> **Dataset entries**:
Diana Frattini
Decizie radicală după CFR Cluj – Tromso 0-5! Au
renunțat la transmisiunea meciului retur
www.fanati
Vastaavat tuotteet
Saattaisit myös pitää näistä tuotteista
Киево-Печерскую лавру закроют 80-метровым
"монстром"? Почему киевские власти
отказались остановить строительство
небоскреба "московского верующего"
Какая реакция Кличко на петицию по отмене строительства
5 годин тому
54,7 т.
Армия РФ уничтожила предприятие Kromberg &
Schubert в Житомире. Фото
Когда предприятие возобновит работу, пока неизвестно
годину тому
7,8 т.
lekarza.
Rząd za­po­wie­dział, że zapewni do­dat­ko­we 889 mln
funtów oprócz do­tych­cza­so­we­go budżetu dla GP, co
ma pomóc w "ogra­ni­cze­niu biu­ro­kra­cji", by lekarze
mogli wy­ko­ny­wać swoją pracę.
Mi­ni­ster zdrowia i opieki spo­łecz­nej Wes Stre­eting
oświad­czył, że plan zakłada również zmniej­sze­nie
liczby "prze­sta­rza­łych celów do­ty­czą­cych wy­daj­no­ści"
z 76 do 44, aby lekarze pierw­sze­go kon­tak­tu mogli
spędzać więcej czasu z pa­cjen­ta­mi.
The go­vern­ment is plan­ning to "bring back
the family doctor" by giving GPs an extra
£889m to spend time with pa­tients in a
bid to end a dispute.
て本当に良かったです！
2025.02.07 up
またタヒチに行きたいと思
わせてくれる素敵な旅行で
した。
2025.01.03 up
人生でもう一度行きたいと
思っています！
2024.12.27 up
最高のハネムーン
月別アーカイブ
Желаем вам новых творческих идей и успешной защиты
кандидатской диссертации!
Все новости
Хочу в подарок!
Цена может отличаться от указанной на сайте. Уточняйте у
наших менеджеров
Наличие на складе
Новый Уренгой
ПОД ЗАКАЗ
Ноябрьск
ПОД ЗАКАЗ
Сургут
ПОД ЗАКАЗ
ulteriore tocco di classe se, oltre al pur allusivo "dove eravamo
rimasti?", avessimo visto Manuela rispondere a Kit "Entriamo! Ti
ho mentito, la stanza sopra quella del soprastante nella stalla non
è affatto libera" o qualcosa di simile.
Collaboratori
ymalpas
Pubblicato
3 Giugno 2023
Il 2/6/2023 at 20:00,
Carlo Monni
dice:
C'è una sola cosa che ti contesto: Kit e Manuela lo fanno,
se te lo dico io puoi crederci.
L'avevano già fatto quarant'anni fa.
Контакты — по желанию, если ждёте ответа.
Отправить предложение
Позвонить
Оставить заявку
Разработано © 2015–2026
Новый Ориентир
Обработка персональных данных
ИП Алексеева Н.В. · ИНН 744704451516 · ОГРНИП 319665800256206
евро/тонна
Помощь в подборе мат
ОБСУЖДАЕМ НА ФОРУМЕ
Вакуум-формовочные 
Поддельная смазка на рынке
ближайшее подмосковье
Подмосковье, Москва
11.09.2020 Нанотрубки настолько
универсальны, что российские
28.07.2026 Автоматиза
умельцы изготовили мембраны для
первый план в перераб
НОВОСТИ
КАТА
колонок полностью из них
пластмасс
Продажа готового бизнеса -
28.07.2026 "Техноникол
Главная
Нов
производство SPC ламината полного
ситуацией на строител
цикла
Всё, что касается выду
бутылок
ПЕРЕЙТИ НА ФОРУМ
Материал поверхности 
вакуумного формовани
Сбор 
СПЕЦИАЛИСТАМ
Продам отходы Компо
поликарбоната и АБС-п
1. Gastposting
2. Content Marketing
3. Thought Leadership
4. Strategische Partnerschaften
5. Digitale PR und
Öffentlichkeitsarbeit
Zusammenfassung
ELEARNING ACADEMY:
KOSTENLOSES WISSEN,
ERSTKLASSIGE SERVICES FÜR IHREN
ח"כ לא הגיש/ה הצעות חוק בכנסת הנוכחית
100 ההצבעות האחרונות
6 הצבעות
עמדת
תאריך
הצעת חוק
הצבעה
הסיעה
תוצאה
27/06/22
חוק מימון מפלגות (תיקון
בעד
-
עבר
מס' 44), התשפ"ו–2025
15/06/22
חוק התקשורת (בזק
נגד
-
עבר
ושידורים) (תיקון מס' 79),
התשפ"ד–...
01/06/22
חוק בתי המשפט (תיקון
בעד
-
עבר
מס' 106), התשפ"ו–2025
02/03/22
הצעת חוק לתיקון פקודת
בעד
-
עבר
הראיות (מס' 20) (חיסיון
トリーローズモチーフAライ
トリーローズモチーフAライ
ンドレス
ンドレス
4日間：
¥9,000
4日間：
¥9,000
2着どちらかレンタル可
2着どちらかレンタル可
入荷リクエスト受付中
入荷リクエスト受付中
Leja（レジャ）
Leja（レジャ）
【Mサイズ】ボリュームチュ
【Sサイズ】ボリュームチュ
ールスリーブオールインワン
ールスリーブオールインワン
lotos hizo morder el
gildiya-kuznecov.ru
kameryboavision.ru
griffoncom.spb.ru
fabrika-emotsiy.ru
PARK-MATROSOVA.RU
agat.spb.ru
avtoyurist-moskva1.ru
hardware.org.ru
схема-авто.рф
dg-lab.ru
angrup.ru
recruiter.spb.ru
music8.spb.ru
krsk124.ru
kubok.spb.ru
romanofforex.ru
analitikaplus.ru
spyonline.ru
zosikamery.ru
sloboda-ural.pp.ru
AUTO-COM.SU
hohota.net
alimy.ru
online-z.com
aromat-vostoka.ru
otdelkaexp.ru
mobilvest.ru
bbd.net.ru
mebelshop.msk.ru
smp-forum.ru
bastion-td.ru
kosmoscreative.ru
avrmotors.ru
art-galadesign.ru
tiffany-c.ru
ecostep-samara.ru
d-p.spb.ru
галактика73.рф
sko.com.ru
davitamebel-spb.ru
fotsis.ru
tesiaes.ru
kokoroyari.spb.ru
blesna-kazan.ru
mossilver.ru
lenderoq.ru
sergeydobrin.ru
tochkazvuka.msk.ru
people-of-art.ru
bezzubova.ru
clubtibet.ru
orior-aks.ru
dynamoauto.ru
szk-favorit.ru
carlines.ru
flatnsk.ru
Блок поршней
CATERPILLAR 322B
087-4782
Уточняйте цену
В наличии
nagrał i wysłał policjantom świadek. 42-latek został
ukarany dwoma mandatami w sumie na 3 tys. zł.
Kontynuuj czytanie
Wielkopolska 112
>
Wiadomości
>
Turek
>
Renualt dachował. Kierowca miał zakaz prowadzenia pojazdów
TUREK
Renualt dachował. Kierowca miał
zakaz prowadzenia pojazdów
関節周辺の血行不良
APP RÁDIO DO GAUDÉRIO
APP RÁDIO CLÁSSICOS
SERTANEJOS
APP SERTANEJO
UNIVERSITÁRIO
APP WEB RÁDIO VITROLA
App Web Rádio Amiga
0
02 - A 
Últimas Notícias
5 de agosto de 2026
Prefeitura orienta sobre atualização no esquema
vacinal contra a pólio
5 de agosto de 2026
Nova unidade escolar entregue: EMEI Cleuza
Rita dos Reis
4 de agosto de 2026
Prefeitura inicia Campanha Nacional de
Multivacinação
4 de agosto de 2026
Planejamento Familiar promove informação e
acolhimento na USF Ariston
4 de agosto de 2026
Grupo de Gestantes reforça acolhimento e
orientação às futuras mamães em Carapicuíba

> **EXERCISE PROMPT**:
Without changing a single character, write out all of the entries.

> **ANSWER TO THE EXERCISE**:
Diana Frattini
Decizie radicală după CFR Cluj – Tromso 0-5! Au
renunțat la transmisiunea meciului retur
www.fanati
Vastaavat tuotteet
Saattaisit myös pitää näistä tuotteista
Киево-Печерскую лавру закроют 80-метровым
"монстром"? Почему киевские власти
отказались остановить строительство
небоскреба "московского верующего"
Какая реакция Кличко на петицию по отмене строительства
5 годин тому
54,7 т.
Армия РФ уничтожила предприятие Kromberg &
Schubert в Житомире. Фото
Когда предприятие возобновит работу, пока неизвестно
годину тому
7,8 т.
lekarza.
Rząd za­po­wie­dział, że zapewni do­dat­ko­we 889 mln
funtów oprócz do­tych­cza­so­we­go budżetu dla GP, co
ma pomóc w "ogra­ni­cze­niu biu­ro­kra­cji", by lekarze
mogli wy­ko­ny­wać swoją pracę.
Mi­ni­ster zdrowia i opieki spo­łecz­nej Wes Stre­eting
oświad­czył, że plan zakłada również zmniej­sze­nie
liczby "prze­sta­rza­łych celów do­ty­czą­cych wy­daj­no­ści"
z 76 do 44, aby lekarze pierw­sze­go kon­tak­tu mogli
spędzać więcej czasu z pa­cjen­ta­mi.
The go­vern­ment is plan­ning to "bring back
the family doctor" by giving GPs an extra
£889m to spend time with pa­tients in a
bid to end a dispute.
て本当に良かったです！
2025.02.07 up
またタヒチに行きたいと思
わせてくれる素敵な旅行で
した。
2025.01.03 up
人生でもう一度行きたいと
思っています！
2024.12.27 up
最高のハネムーン
月別アーカイブ
Желаем вам новых творческих идей и успешной защиты
кандидатской диссертации!
Все новости
Хочу в подарок!
Цена может отличаться от указанной на сайте. Уточняйте у
наших менеджеров
Наличие на складе
Новый Уренгой
ПОД ЗАКАЗ
Ноябрьск
ПОД ЗАКАЗ
Сургут
ПОД ЗАКАЗ
ulteriore tocco di classe se, oltre al pur allusivo "dove eravamo
rimasti?", avessimo visto Manuela rispondere a Kit "Entriamo! Ti
ho mentito, la stanza sopra quella del soprastante nella stalla non
è affatto libera" o qualcosa di simile.
Collaboratori
ymalpas
Pubblicato
3 Giugno 2023
Il 2/6/2023 at 20:00,
Carlo Monni
dice:
C'è una sola cosa che ti contesto: Kit e Manuela lo fanno,
se te lo dico io puoi crederci.
L'avevano già fatto quarant'anni fa.
Контакты — по желанию, если ждёте ответа.
Отправить предложение
Позвонить
Оставить заявку
Разработано © 2015–2026
Новый Ориентир
Обработка персональных данных
ИП Алексеева Н.В. · ИНН 744704451516 · ОГРНИП 319665800256206
евро/тонна
Помощь в подборе мат
ОБСУЖДАЕМ НА ФОРУМЕ
Вакуум-формовочные 
Поддельная смазка на рынке
ближайшее подмосковье
Подмосковье, Москва
11.09.2020 Нанотрубки настолько
универсальны, что российские
28.07.2026 Автоматиза
умельцы изготовили мембраны для
первый план в перераб
НОВОСТИ
КАТА
колонок полностью из них
пластмасс
Продажа готового бизнеса -
28.07.2026 "Техноникол
Главная
Нов
производство SPC ламината полного
ситуацией на строител
цикла
Всё, что касается выду
бутылок
ПЕРЕЙТИ НА ФОРУМ
Материал поверхности 
вакуумного формовани
Сбор 
СПЕЦИАЛИСТАМ
Продам отходы Компо
поликарбоната и АБС-п
1. Gastposting
2. Content Marketing
3. Thought Leadership
4. Strategische Partnerschaften
5. Digitale PR und
Öffentlichkeitsarbeit
Zusammenfassung
ELEARNING ACADEMY:
KOSTENLOSES WISSEN,
ERSTKLASSIGE SERVICES FÜR IHREN
ח"כ לא הגיש/ה הצעות חוק בכנסת הנוכחית
100 ההצבעות האחרונות
6 הצבעות
עמדת
תאריך
הצעת חוק
הצבעה
הסיעה
תוצאה
27/06/22
חוק מימון מפלגות (תיקון
בעד
-
עבר
מס' 44), התשפ"ו–2025
15/06/22
חוק התקשורת (בזק
נגד
-
עבר
ושידורים) (תיקון מס' 79),
התשפ"ד–...
01/06/22
חוק בתי המשפט (תיקון
בעד
-
עבר
מס' 106), התשפ"ו–2025
02/03/22
הצעת חוק לתיקון פקודת
בעד
-
עבר
הראיות (מס' 20) (חיסיון
トリーローズモチーフAライ
トリーローズモチーフAライ
ンドレス
ンドレス
4日間：
¥9,000
4日間：
¥9,000
2着どちらかレンタル可
2着どちらかレンタル可
入荷リクエスト受付中
入荷リクエスト受付中
Leja（レジャ）
Leja（レジャ）
【Mサイズ】ボリュームチュ
【Sサイズ】ボリュームチュ
ールスリーブオールインワン
ールスリーブオールインワン
lotos hizo morder el
gildiya-kuznecov.ru
kameryboavision.ru
griffoncom.spb.ru
fabrika-emotsiy.ru
PARK-MATROSOVA.RU
agat.spb.ru
avtoyurist-moskva1.ru
hardware.org.ru
схема-авто.рф
dg-lab.ru
angrup.ru
recruiter.spb.ru
music8.spb.ru
krsk124.ru
kubok.spb.ru
romanofforex.ru
analitikaplus.ru
spyonline.ru
zosikamery.ru
sloboda-ural.pp.ru
AUTO-COM.SU
hohota.net
alimy.ru
online-z.com
aromat-vostoka.ru
otdelkaexp.ru
mobilvest.ru
bbd.net.ru
mebelshop.msk.ru
smp-forum.ru
bastion-td.ru
kosmoscreative.ru
avrmotors.ru
art-galadesign.ru
tiffany-c.ru
ecostep-samara.ru
d-p.spb.ru
галактика73.рф
sko.com.ru
davitamebel-spb.ru
fotsis.ru
tesiaes.ru
kokoroyari.spb.ru
blesna-kazan.ru
mossilver.ru
lenderoq.ru
sergeydobrin.ru
tochkazvuka.msk.ru
people-of-art.ru
bezzubova.ru
clubtibet.ru
orior-aks.ru
dynamoauto.ru
szk-favorit.ru
carlines.ru
flatnsk.ru
Блок поршней
CATERPILLAR 322B
087-4782
Уточняйте цену
В наличии
nagrał i wysłał policjantom świadek. 42-latek został
ukarany dwoma mandatami w sumie na 3 tys. zł.
Kontynuuj czytanie
Wielkopolska 112
>
Wiadomości
>
Turek
>
Renualt dachował. Kierowca miał zakaz prowadzenia pojazdów
TUREK
Renualt dachował. Kierowca miał
zakaz prowadzenia pojazdów
関節周辺の血行不良
APP RÁDIO DO GAUDÉRIO
APP RÁDIO CLÁSSICOS
SERTANEJOS
APP SERTANEJO
UNIVERSITÁRIO
APP WEB RÁDIO VITROLA
App Web Rádio Amiga
0
02 - A 
Últimas Notícias
5 de agosto de 2026
Prefeitura orienta sobre atualização no esquema
vacinal contra a pólio
5 de agosto de 2026
Nova unidade escolar entregue: EMEI Cleuza
Rita dos Reis
4 de agosto de 2026
Prefeitura inicia Campanha Nacional de
Multivacinação
4 de agosto de 2026
Planejamento Familiar promove informação e
acolhimento na USF Ariston
4 de agosto de 2026
Grupo de Gestantes reforça acolhimento e
orientação às futuras mamães em Carapicuíba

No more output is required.